The doctor’s eyes flared, and his mouth tightened. “I’ve never seen him have it in hand.”
“But he could get it?”
“Easily,” he acknowledged.
“Beatrice had it in her system,” she told him. “How do you think that happened?”
Gatling stood, and Nicole could see she’d insulted him. His body and mannerisms became stiff. His voice too. “I don’t know. We don’t medicate patients to get their compliance.”
“It’s a pretty common practice.”
“In a hospital. Not in the lab. Testing is voluntarily or not at all.”
Nicole nodded and accepted his answer, and then she let him have it. “Beatrice Esparza is dead, Dr. Gatling. She was murdered. Her body was discovered early this morning.”
Mrs. Gatling stepped closer. Her arms tightened around her torso. Her body vibrated with tension.
“She’s dead?”
“Yes, ma’am.”
“Murdered?”
“Yes,” Nicole confirmed.
“And you think it was King?” Dr. Gatling asked.
“Let’s talk about Beatrice’s sisters,” Nicole suggested, redirecting the conversation. “You saw them at the party?”
“Yes. Sofia and Isla,” Mrs. Gatling confirmed. “Little girls, younger than our daughter.”
“Were they still at King’s when you left?”
“Yes. Yes, they were sleeping over,” Dr. Gatling explained.
“And the girls never made it home?” Mrs. Gatling paled and blinked rapidly to push back tears.
“No, ma’am. We think they’re still with King.”

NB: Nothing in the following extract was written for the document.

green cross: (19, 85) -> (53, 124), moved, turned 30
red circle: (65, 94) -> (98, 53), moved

“But why?” Dr. Gatling asked.
“You said it yourself: Dr. King went rogue. He has too much to lose. And Magellan wasn’t the highest bidder for Dr. Esparza’s super cell, was it?”

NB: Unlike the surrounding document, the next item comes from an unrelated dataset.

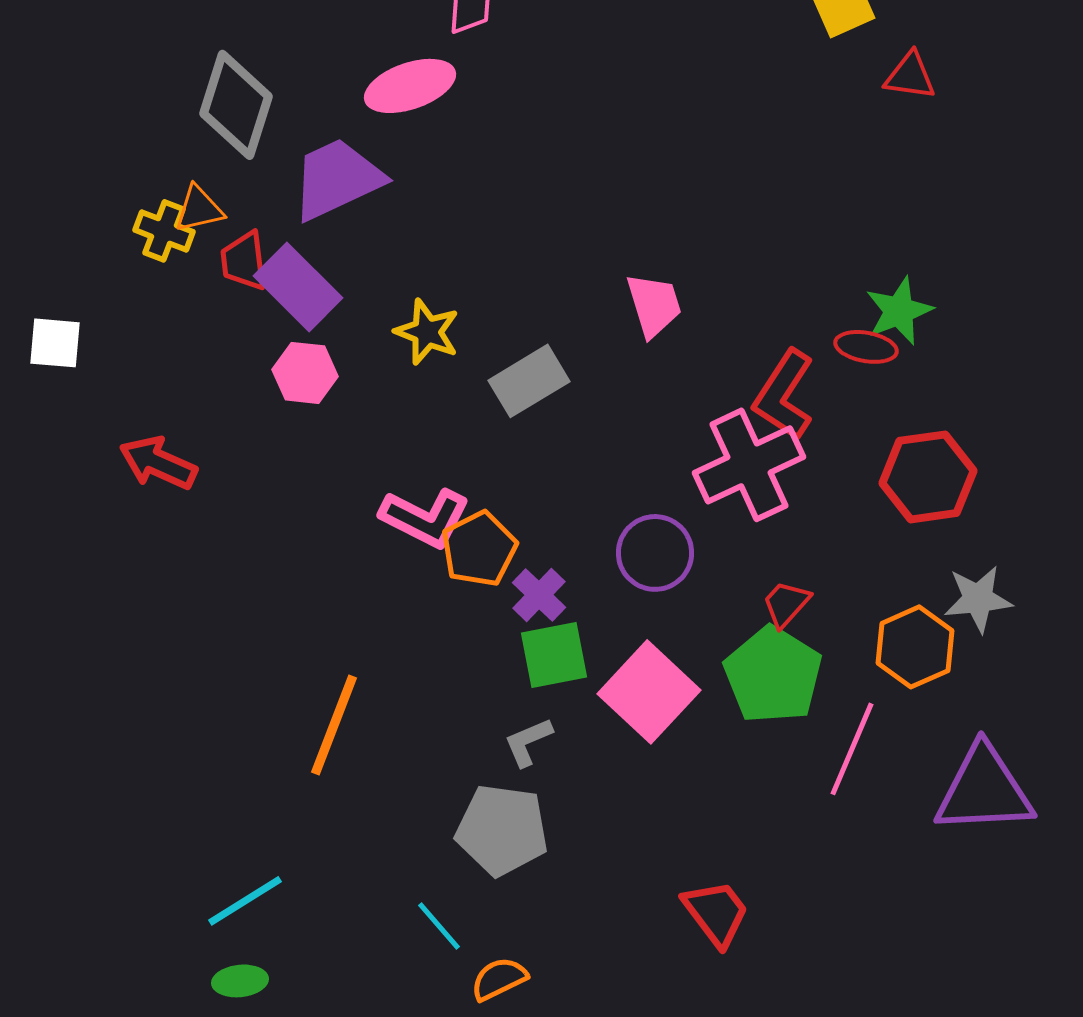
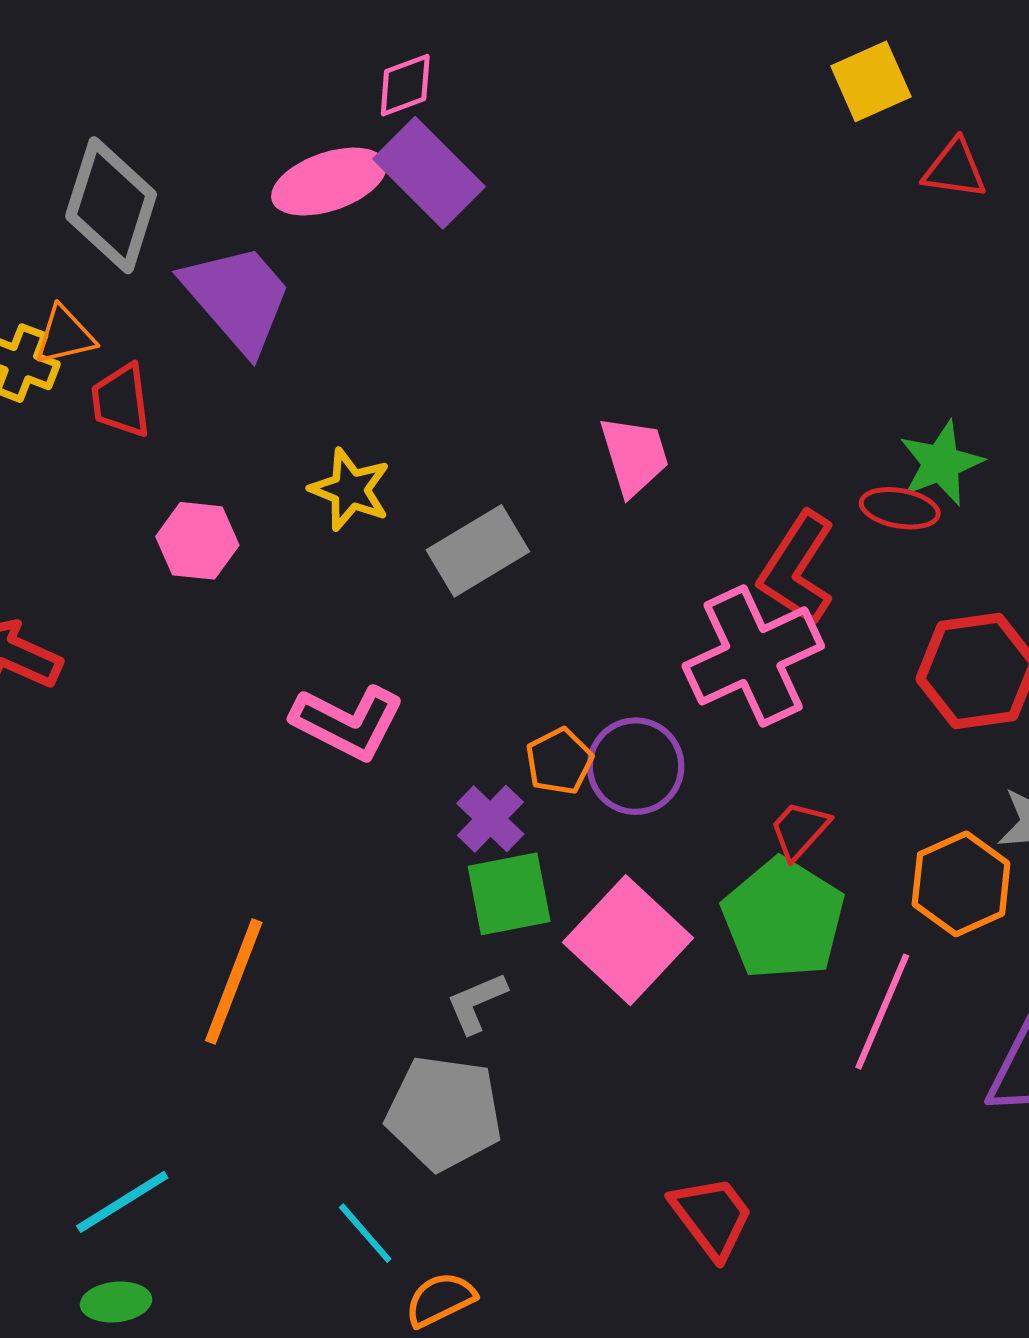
purple trapezoid: (337, 179) -> (237, 298), turned 74
purple rectangle: (298, 287) -> (429, 173), moved
orange pentagon: (479, 549) -> (559, 761), moved, size x0.7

“No.” Gatling shook his head. “We bid, because everyone agreed there was promise in Esparza’s cure, but we came up short.”

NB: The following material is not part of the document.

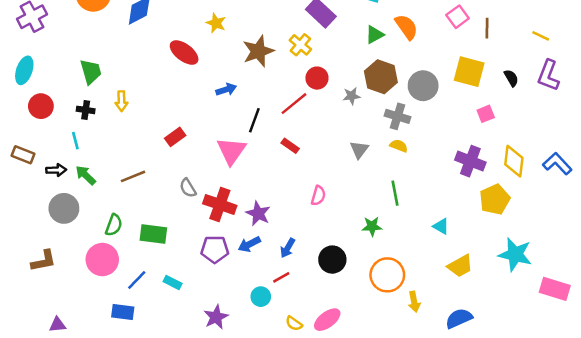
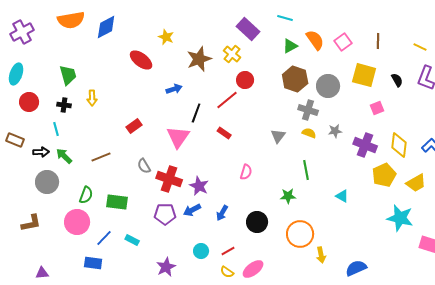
pink square: (458, 17) -> (343, 42), moved
gray star: (352, 96) -> (335, 131), moved
yellow trapezoid: (460, 266) -> (416, 183), moved
red line: (281, 277) -> (228, 251), moved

Nicole walked toward the back door, thinking ahead. Big Horn House was less than a mile up the road, hidden behind belts of forest. It was a fairly new construction built in tiers so that each level jutted out farther than the one below it. This placed the top floor over the surface of the water, with a large party deck that the owner and previous occupant had used to exhaustion. It’d caused trouble in the community, from blocked views to pollution and flotsam in the lake. Nicole had pulled champagne bottles and even fine china to shore and written more than a single fine for it, but a county permit existed, and even after the owner grew bored and left for finer climes, the home had been a popular rental.
“We’ll want to talk to you again, Dr. Gatling.”
“We’re leaving Friday.”
“Where is home?”
“Dillon.”
Just south of Butte. Three hundred miles southwest of Blue Mesa.
“Magellan’s home base is in Dillon?”
“No. It’s a satellite lab and a few administrative offices.”
“Why? Is that normal, keeping the lab separate from headquarters?”
“Most pharm companies have the same setup. HQ with its main lab, smaller labs lost in the boonies or the urban jungle.”
“A secret location?”
But he shook his head. “Hard to find, but not completely off the map.”
She moved toward the back door but paused long enough to connect with Mrs. Gatling. “Thank you, ma’am.”
She didn’t tell them she was sending a deputy their way. That Friday would come and go and the Gatlings would remain tucked in the small rental, material witnesses to the crimes of murder, kidnapping, and medical malpractice.